Conteúdo flerta com disfuncionalidade ao ponto de ameaçar sucesso dos objetivos imposto ao CNSP e à SUSEP.

Crédito da imagem: Pixabay

Recentemente, a Superintendência de Seguros Privados (Susep) publicou os Editais de Consulta Pública nº 09/2019 e nº 10/2019, para que os interessados pudessem encaminhar seus comentários e sugestões à autarquia a respeito das minutas de resolução do Conselho Nacional de Seguros Privados (CNSP) e circular da Susep, ambas a dispor sobre a sandbox securitária brasileira. Quando publicada, a resolução será o ato administrativo de referência de política regulatória a orientar a estruturação da sandbox no âmbito do projeto Inovação/Susep, ao passo que a circular será o principal instrumento normativo a disciplinar as regras de seleção, de participação e de conclusão do projeto.

Sandbox e a minuta de Resolução CNSP

A minuta de Resolução do CNSP apresentada pela Susep ao público está estruturada em seis capítulos: O capítulo I, compreende os artigos 1º e 2 e, delimita o âmbito e finalidade da resolução; o capítulo II, referente aos artigos 3º ao 6º, dispõe sobre o processo seletivo ao projeto Inovação/Susep, respectivamente: edital de participação, critérios de elegibilidade e requisitos formais. O capítulo III, relativo aos artigos 7º ao 9º, trata da autorização temporária para ingresso na sandbox. O capítulo IV, compreendendo os artigos 10 a 17, regula o “funcionamento” do projeto e os termos da participação das sociedades seguradoras eleitas”. No capítulo V, entre os artigos 18 a 23, se verifica a disciplina do cancelamento e do encerramento da autorização temporária. Por fim, no capítulo VI, relativos aos artigos 24 a 30, encontram-se as disposições finais.

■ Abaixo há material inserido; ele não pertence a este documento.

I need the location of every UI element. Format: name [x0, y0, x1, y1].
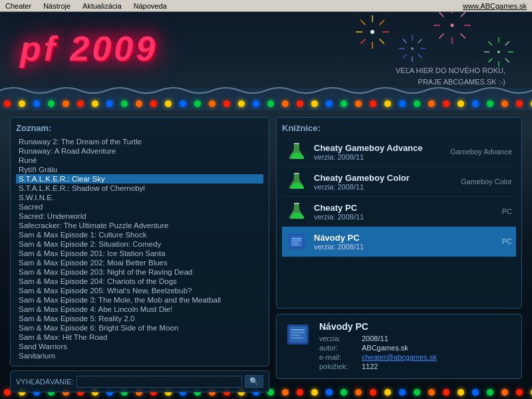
- christmas-light: [209, 100, 215, 107]
- game-list-item[interactable]: Runaway: A Road Adventure: [16, 146, 263, 156]
- svg-line-33: [488, 59, 492, 63]
- game-list-item[interactable]: Sam & Max Episode 204: Chariots of the D…: [16, 277, 263, 286]
- game-list-item[interactable]: Sam & Max Episode 201: Ice Station Santa: [16, 249, 263, 258]
- christmas-light: [150, 100, 157, 107]
- christmas-light: [384, 389, 391, 396]
- menu-aktualizacia[interactable]: Aktualizácia: [80, 2, 124, 10]
- game-list-item[interactable]: Sam & Max Episode 6: Bright Side of the …: [16, 323, 263, 332]
- flask-icon: [286, 201, 307, 222]
- detail-version-value: 2008/11: [362, 334, 388, 342]
- christmas-light: [458, 100, 464, 107]
- detail-version-row: verzia: 2008/11: [319, 334, 513, 342]
- detail-count-row: položiek: 1122: [319, 362, 513, 370]
- search-input[interactable]: [76, 376, 242, 388]
- search-button[interactable]: 🔍: [245, 375, 263, 388]
- christmas-light: [180, 100, 186, 107]
- detail-info: Návody PC verzia: 2008/11 autor: ABCgame…: [319, 321, 513, 372]
- svg-line-13: [418, 55, 422, 59]
- detail-email-row: e-mail: cheater@abcgames.sk: [319, 353, 513, 361]
- christmas-light: [458, 389, 464, 396]
- game-list-item[interactable]: Sacred: Underworld: [16, 211, 263, 221]
- menu-cheater[interactable]: Cheater: [3, 2, 34, 10]
- detail-author-row: autor: ABCgames.sk: [319, 344, 513, 352]
- game-list-item[interactable]: Sanitarium: [16, 351, 263, 360]
- lights-top: [0, 97, 532, 110]
- detail-author-value: ABCgames.sk: [362, 344, 408, 352]
- game-list-item[interactable]: S.T.A.L.K.E.R.: Shadow of Chernobyl: [16, 184, 263, 193]
- library-platform: Gameboy Advance: [446, 148, 512, 156]
- website-link[interactable]: www.ABCgames.sk: [460, 2, 529, 10]
- game-list-item[interactable]: Sam & Max Episode 4: Abe Lincoln Must Di…: [16, 305, 263, 314]
- search-panel: VYHĽADÁVANIE: 🔍: [10, 370, 269, 392]
- menu-napoveda[interactable]: Nápoveda: [131, 2, 170, 10]
- svg-line-15: [403, 55, 407, 59]
- game-list-item[interactable]: S.W.I.N.E.: [16, 193, 263, 202]
- christmas-light: [238, 100, 245, 107]
- kniznice-panel: Knižnice: Cheaty Gameboy Advanceverzia: …: [276, 117, 522, 309]
- menu-nastroje[interactable]: Nástroje: [41, 2, 73, 10]
- library-list-item[interactable]: Cheaty Gameboy Advanceverzia: 2008/11Gam…: [282, 137, 516, 167]
- game-list-item[interactable]: Sacred: [16, 202, 263, 211]
- detail-author-label: autor:: [319, 344, 359, 352]
- christmas-light: [326, 389, 332, 396]
- detail-name: Návody PC: [319, 321, 513, 332]
- right-panel: Knižnice: Cheaty Gameboy Advanceverzia: …: [276, 117, 522, 379]
- christmas-light: [19, 100, 25, 107]
- svg-line-17: [403, 39, 407, 43]
- game-list-item[interactable]: Sam & Max: Hit The Road: [16, 332, 263, 342]
- christmas-light: [399, 100, 406, 107]
- main-content: Zoznam: Runaway 2: The Dream of the Turt…: [0, 110, 532, 386]
- game-list-item[interactable]: Sam & Max Episode 203: Night of the Ravi…: [16, 267, 263, 277]
- christmas-light: [106, 100, 113, 107]
- detail-email-link[interactable]: cheater@abcgames.sk: [362, 353, 437, 361]
- game-list-item[interactable]: S.T.A.L.K.E.R.: Clear Sky: [16, 174, 263, 184]
- game-list-item[interactable]: Safecracker: The Ultimate Puzzle Adventu…: [16, 221, 263, 230]
- game-list-item[interactable]: Runaway 2: The Dream of the Turtle: [16, 137, 263, 146]
- svg-rect-38: [294, 143, 299, 144]
- christmas-light: [472, 389, 479, 396]
- christmas-light: [414, 389, 420, 396]
- christmas-light: [165, 100, 172, 107]
- flask-icon: [286, 171, 307, 192]
- game-list-item[interactable]: Sam & Max Episode 2: Situation: Comedy: [16, 239, 263, 249]
- christmas-light: [428, 389, 435, 396]
- christmas-light: [516, 389, 523, 396]
- christmas-light: [428, 100, 435, 107]
- game-list-item[interactable]: Sam & Max Episode 5: Reality 2.0: [16, 314, 263, 323]
- christmas-light: [487, 100, 493, 107]
- library-name: Cheaty Gameboy Advance: [314, 143, 446, 153]
- game-list[interactable]: Runaway 2: The Dream of the TurtleRunawa…: [16, 137, 263, 360]
- game-list-item[interactable]: Sam & Max Episode 1: Culture Shock: [16, 230, 263, 239]
- christmas-light: [501, 100, 508, 107]
- christmas-light: [282, 100, 289, 107]
- svg-line-20: [461, 12, 466, 17]
- game-list-item[interactable]: Rytíři Grálu: [16, 165, 263, 174]
- christmas-light: [326, 100, 332, 107]
- svg-rect-50: [289, 327, 307, 342]
- svg-point-27: [497, 51, 500, 53]
- library-version: verzia: 2008/11: [314, 153, 446, 161]
- library-list-item[interactable]: Cheaty PCverzia: 2008/11PC: [282, 197, 516, 227]
- christmas-light: [501, 389, 508, 396]
- christmas-light: [487, 389, 493, 396]
- library-version: verzia: 2008/11: [314, 243, 446, 251]
- game-list-item[interactable]: Sam & Max Episode 205: What's New, Beelz…: [16, 286, 263, 295]
- game-list-item[interactable]: Sand Warriors: [16, 342, 263, 351]
- game-list-item[interactable]: Sam & Max Episode 3: The Mole, the Mob a…: [16, 295, 263, 305]
- library-list-item[interactable]: Návody PCverzia: 2008/11PC: [282, 227, 516, 257]
- christmas-light: [311, 100, 318, 107]
- library-list[interactable]: Cheaty Gameboy Advanceverzia: 2008/11Gam…: [282, 137, 516, 303]
- zoznam-panel: Zoznam: Runaway 2: The Dream of the Turt…: [10, 117, 269, 366]
- library-list-item[interactable]: Cheaty Gameboy Colorverzia: 2008/11Gameb…: [282, 167, 516, 197]
- svg-rect-40: [294, 173, 299, 174]
- christmas-light: [311, 389, 318, 396]
- detail-icon: [285, 321, 311, 348]
- christmas-light: [399, 389, 406, 396]
- christmas-light: [516, 100, 523, 107]
- christmas-light: [48, 100, 55, 107]
- kniznice-title: Knižnice:: [282, 123, 516, 133]
- game-list-item[interactable]: Sam & Max Episode 202: Moai Better Blues: [16, 258, 263, 267]
- game-list-item[interactable]: Runé: [16, 156, 263, 165]
- library-platform: Gameboy Color: [446, 178, 512, 186]
- detail-count-value: 1122: [362, 362, 378, 370]
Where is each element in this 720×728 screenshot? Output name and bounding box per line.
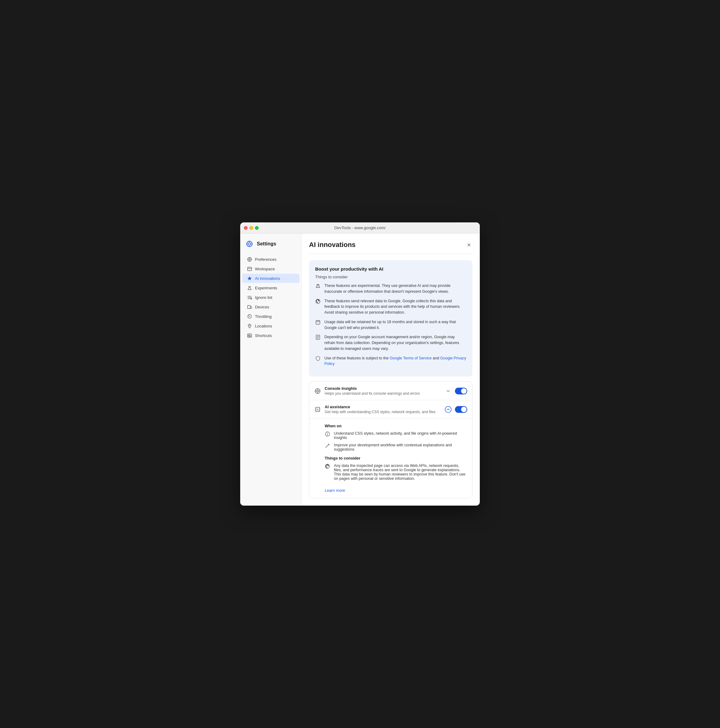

As primeiras questões quanto à minuta de resolução se colocam no capítulo II, que em seu artigo 4º, parágrafo único, dispõe que a “publicação do edital de participação mencionado no caput não gera direito adquirido a quaisquer dos participantes ou interessados, podendo a Susep suspendê-lo a qualquer tempo”. A atribuição de irrestrita discricionariedade à Superintendência para suspender o edital a qualquer tempo é de difícil aplicação, pois não é possível excluir de antemão a hipótese de que, no momento que a superintendência opte pela suspensão do edital, os participantes já tenham experimentado efeitos jurídicos decorrentes da sua breve participação no projeto.

Ao invés de adotar a expressão “a qualquer tempo”, a resolução poderia detalhar o procedimento para a suspensão, melhor explicitando quando e de que maneira deveria vir a ser decidida a suspensão do edital – detalhamento que contribuiria para a harmonia do futuro ato administrativo aos preceitos consagrados pelo direito administrativo cogente.

Em seguida, o artigo 5º elenca os “critérios de elegibilidade” dos interessados em participar do projeto Inovação/Susep, entre os quais está a apresentação do “plano de negócios”. O conteúdo do mencionado plano de negócios, contudo, não é detalhado na minuta de resolução, e tampouco na minuta de circular. Esta carência deve ser saneada, sob pena de a norma regulamentar chancelar excessiva discricionariedade, quiçá arbitrariedade, ao regulador.

Além disso, entre os critérios de elegibilidade listados, e com mais razão no subitem “planejamento para saída do projeto”, seria aconselhável exigir do interessado ou participante a observância ao adequado tratamento dos dados obtidos ao longo da experiência regulatória, inclusive após o seu término, em conformidade com a Lei Geral de Proteção de Dados (LGPD – Lei 13.709/18) que entrará em vigor em 2020, mesmo ano do início da experiência da sandbox regulatória securitária.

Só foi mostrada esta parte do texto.